Audits benefit from the same structure. Instead of asking only which steps ran, an auditor can ask which commutative claim the repository asserted and whether the recorded evidence supports it. That is a stronger question because it checks preserved meaning, not merely event occurrence.

This is especially important in AI-assisted workflows. Execution traces are necessary, but they are not enough. The team also needs a stable diagram-level claim that explains why a given tool-mediated path was acceptable in the first place.

Keeping diagrams synchronized with change

A diagram is useful only while it remains synchronized with the artifacts it summarizes. If the workflow changes, the diagram, review checks, and traceability matrix should change in the same pull request. If the problem statement changes, the preserved invariant in the diagram may need to change as well.

This discipline prevents a common failure mode in documentation-heavy teams. The picture remains stable while the system drifts underneath it. In a compositional workflow, that drift is dangerous because reviewers may trust a path equivalence claim that is no longer true.

The maintenance rule is straightforward.
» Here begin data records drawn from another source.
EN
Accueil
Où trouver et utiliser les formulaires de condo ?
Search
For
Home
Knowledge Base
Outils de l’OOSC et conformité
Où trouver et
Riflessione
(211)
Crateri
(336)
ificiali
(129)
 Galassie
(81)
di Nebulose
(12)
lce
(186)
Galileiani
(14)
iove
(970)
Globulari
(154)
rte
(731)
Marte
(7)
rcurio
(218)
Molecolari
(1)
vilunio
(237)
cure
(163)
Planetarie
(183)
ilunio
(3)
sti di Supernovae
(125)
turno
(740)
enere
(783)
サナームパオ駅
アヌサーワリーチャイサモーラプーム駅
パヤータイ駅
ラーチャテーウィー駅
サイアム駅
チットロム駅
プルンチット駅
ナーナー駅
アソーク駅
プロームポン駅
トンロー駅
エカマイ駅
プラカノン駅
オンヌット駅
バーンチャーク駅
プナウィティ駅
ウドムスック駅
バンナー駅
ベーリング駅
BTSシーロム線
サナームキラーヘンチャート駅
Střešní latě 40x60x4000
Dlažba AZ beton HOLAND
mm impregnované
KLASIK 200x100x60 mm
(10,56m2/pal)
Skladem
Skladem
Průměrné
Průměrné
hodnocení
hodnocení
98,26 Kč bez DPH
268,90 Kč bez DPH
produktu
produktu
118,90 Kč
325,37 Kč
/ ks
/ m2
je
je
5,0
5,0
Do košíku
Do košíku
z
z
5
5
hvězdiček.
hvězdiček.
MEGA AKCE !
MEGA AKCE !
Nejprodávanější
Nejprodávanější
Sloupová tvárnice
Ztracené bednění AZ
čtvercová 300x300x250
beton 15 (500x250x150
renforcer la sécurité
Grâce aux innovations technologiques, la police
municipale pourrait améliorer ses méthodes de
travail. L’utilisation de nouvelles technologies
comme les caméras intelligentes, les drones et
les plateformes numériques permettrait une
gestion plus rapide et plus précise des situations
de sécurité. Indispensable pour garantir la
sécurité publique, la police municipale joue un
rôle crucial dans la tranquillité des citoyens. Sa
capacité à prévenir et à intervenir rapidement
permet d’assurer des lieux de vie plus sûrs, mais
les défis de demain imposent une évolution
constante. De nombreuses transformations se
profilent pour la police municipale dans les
Treat a diagram as a first-class design artifact. Version it with the specification and verification evidence it depends on. When the claim changes, update all three together.

Summary

Diagrams matter because they compress a workflow claim into a visible proof obligation.
Commutativity is valuable only when paths preserve one named invariant across real repository artifacts.
Broken squares are design defects because they reveal hidden semantic drift rather than harmless notation differences.

Review prompts

Which diagram in your current system claims path equivalence without enough artifact evidence to justify it.
Which invariant would fail first if one branch silently changed scope, policy meaning, or approval context.
Which repository artifact should change in the same pull request when a commutative claim changes.

Notes and Further Reading

Fong and Spivak are the best next source if you want more examples of diagrams that carry operational meaning rather than decorative structure.
Jackson’s Software Abstractions is the strongest companion when this chapter makes you want a firmer counterexample discipline around design claims.
NIST SSDF complements this chapter’s diagram review heuristics by supplying a practical control vocabulary for synchronized, traceable change.